**What you should do:**
Your task is to print all of the entries exactly, though the pictures should not be included.

**The input:**
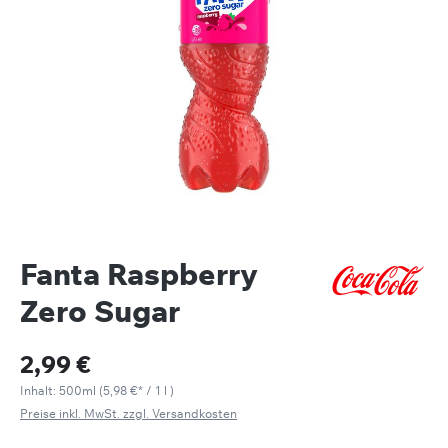
Fanta Raspberry
Zero Sugar
2,99 €
Inhalt:
500ml
(
5,98 €
* / 1 l )
Preise inkl. MwSt. zzgl. Versandkosten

**Output for this exercise:**
Fanta Raspberry
Zero Sugar
2,99 €
Inhalt:
500ml
(
5,98 €
* / 1 l )
Preise inkl. MwSt. zzgl. Versandkosten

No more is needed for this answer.